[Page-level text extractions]
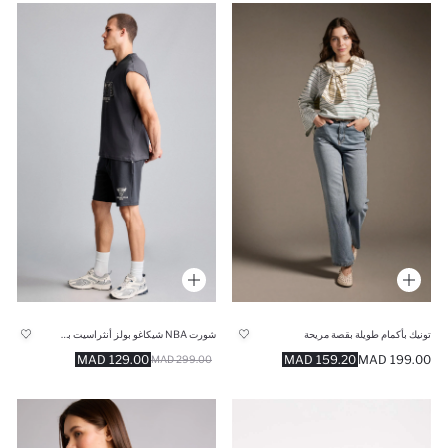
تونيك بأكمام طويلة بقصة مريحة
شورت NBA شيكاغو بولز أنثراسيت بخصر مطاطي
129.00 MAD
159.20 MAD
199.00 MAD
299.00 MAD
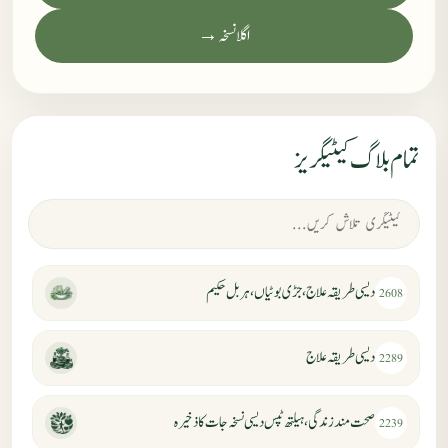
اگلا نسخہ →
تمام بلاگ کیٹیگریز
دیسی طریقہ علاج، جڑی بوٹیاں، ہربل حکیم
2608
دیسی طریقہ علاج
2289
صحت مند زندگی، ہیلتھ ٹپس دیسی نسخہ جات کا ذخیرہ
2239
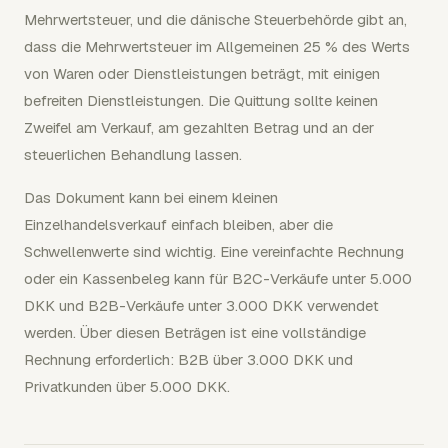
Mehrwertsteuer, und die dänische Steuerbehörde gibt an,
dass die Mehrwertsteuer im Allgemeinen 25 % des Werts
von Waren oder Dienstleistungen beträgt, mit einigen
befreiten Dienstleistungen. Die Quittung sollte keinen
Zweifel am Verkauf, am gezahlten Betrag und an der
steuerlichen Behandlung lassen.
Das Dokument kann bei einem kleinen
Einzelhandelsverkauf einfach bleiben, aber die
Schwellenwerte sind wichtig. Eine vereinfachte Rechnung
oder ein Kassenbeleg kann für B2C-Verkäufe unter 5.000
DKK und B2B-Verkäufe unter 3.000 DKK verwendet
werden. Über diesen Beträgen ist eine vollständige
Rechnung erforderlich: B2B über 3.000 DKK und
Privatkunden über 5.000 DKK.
--
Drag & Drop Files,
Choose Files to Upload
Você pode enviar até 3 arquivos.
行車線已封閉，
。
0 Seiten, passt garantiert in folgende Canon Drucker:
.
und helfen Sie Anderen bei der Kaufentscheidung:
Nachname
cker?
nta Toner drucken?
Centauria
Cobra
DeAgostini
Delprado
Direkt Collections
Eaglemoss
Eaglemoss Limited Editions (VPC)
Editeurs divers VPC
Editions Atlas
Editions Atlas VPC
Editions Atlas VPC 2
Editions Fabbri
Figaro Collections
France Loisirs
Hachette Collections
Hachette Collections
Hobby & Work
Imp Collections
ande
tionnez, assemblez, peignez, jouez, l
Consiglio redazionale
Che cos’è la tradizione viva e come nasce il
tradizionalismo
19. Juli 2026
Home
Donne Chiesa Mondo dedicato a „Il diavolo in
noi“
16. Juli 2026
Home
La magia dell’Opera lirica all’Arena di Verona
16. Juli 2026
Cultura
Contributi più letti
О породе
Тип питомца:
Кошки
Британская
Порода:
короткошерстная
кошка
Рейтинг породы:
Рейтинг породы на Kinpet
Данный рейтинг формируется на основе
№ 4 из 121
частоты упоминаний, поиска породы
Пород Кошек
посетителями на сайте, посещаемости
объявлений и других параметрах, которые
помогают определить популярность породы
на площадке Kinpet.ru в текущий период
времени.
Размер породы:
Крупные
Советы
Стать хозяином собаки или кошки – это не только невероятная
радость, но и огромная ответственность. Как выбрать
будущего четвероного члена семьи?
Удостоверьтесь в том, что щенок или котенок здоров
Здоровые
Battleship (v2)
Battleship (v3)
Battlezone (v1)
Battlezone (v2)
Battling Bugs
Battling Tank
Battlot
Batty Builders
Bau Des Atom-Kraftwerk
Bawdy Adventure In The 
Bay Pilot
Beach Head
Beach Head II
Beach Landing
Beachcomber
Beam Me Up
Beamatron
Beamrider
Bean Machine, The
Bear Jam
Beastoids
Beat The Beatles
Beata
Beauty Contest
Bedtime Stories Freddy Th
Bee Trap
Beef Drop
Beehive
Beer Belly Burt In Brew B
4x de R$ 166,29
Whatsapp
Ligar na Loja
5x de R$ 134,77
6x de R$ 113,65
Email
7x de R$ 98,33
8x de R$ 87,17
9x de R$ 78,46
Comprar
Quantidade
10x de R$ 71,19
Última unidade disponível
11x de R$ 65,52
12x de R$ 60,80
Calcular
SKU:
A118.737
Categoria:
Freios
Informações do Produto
---
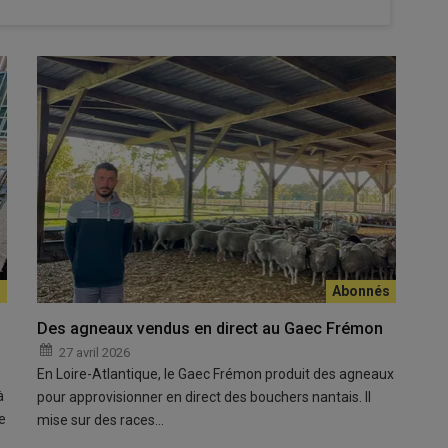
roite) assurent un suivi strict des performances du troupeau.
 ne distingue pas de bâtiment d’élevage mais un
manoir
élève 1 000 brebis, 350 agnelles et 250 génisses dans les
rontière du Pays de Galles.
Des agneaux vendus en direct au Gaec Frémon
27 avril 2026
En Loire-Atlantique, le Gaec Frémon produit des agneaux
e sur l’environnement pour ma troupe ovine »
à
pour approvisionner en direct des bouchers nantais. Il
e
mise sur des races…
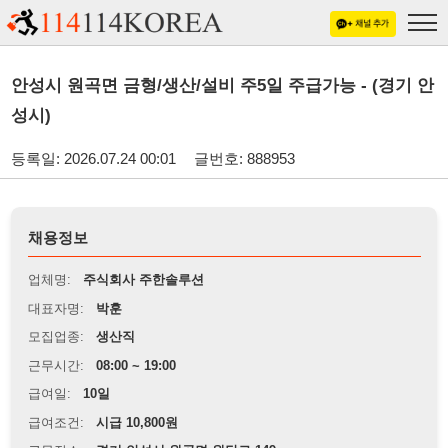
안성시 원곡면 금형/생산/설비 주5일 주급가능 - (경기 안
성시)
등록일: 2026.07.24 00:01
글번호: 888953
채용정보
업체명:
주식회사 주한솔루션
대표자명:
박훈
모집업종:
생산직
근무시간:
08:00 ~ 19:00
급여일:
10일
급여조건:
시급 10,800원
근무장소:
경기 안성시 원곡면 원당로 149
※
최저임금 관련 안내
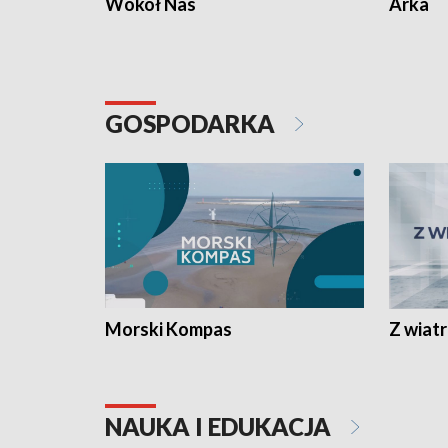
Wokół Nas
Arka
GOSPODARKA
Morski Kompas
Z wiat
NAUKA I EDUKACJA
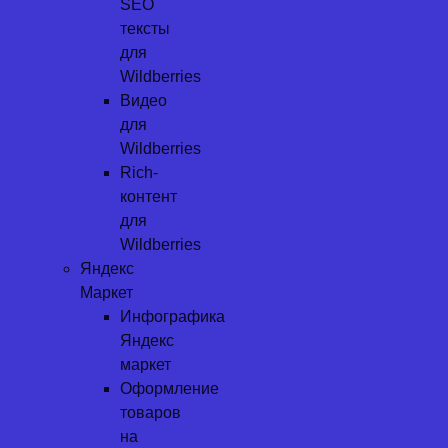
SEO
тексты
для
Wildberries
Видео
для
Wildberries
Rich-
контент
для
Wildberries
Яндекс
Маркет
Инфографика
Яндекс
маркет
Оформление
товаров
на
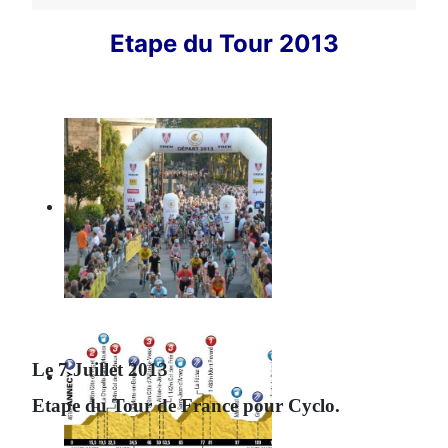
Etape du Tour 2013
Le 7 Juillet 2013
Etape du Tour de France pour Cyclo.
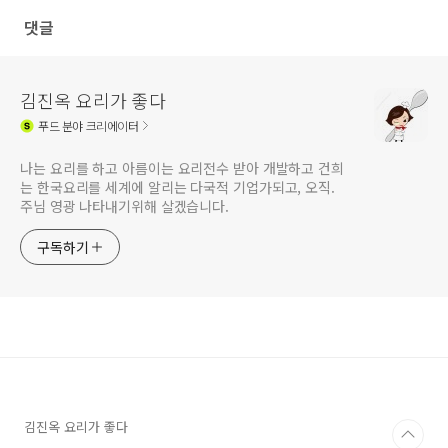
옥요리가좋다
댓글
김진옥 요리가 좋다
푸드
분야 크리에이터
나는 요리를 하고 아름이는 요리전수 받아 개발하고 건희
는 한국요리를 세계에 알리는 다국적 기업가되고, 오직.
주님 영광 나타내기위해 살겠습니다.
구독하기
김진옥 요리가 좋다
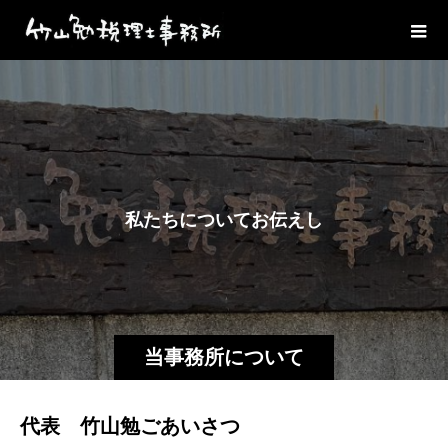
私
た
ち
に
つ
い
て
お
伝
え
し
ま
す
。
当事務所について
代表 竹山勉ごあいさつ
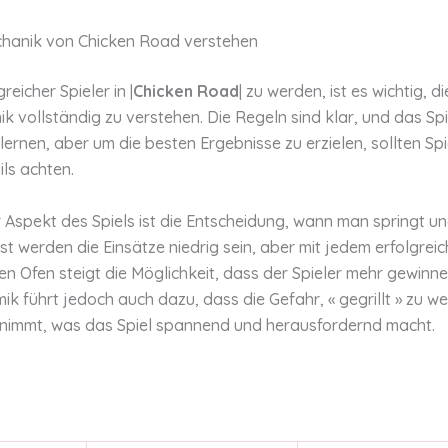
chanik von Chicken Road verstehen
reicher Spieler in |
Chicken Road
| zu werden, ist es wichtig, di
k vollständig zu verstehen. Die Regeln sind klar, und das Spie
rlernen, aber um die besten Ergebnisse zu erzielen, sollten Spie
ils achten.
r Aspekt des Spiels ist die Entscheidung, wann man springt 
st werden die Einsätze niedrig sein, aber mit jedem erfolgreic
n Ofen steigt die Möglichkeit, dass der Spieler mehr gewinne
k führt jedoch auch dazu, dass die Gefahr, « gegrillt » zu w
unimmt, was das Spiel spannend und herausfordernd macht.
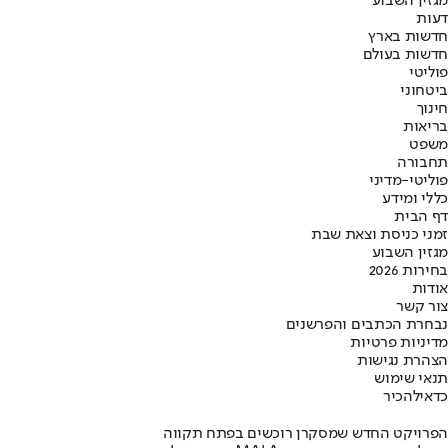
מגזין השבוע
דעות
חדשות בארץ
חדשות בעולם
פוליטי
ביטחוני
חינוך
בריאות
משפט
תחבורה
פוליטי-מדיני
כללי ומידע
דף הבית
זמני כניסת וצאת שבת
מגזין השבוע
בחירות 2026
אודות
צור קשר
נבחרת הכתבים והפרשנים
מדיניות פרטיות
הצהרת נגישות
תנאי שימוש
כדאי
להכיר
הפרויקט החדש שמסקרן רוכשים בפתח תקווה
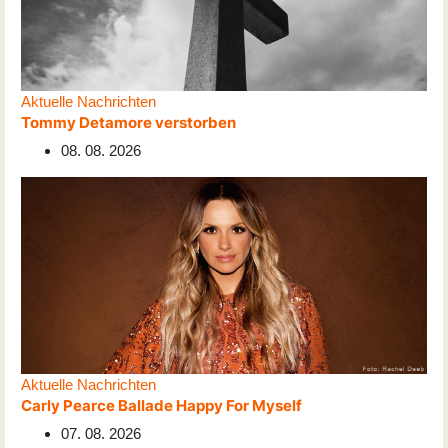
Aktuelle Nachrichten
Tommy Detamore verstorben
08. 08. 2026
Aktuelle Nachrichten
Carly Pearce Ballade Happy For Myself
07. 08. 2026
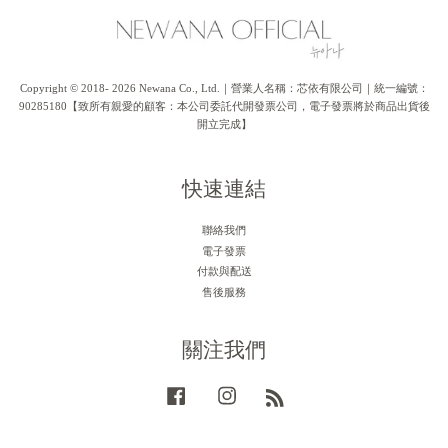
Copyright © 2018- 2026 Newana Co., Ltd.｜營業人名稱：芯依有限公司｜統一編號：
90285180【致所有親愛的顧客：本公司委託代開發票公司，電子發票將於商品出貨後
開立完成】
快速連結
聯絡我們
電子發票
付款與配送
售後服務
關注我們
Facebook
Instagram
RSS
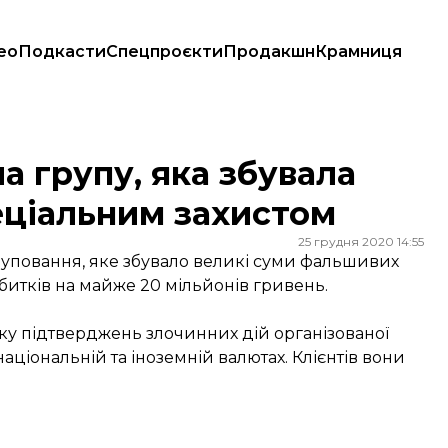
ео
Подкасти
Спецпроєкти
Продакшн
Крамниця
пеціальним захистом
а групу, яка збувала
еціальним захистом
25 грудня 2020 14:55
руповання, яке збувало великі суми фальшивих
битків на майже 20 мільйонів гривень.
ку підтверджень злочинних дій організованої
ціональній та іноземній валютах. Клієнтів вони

→ **TASK STATEMENT**
Using the data above, which lines fall from the one with "Carly Pearce Ballade Happy For Myself" through the one with "ціональній та іноземній"? Repeat them exactly, ends included, minus any pictures.

→ **PROBLEM SOLUTION**
Carly Pearce Ballade Happy For Myself
07. 08. 2026
Copyright © 2018- 2026 Newana Co., Ltd.｜營業人名稱：芯依有限公司｜統一編號：
90285180【致所有親愛的顧客：本公司委託代開發票公司，電子發票將於商品出貨後
開立完成】
快速連結
聯絡我們
電子發票
付款與配送
售後服務
關注我們
Facebook
Instagram
RSS
ео
Подкасти
Спецпроєкти
Продакшн
Крамниця
пеціальним захистом
а групу, яка збувала
еціальним захистом
25 грудня 2020 14:55
руповання, яке збувало великі суми фальшивих
битків на майже 20 мільйонів гривень.
ку підтверджень злочинних дій організованої
ціональній та іноземній валютах. Клієнтів вони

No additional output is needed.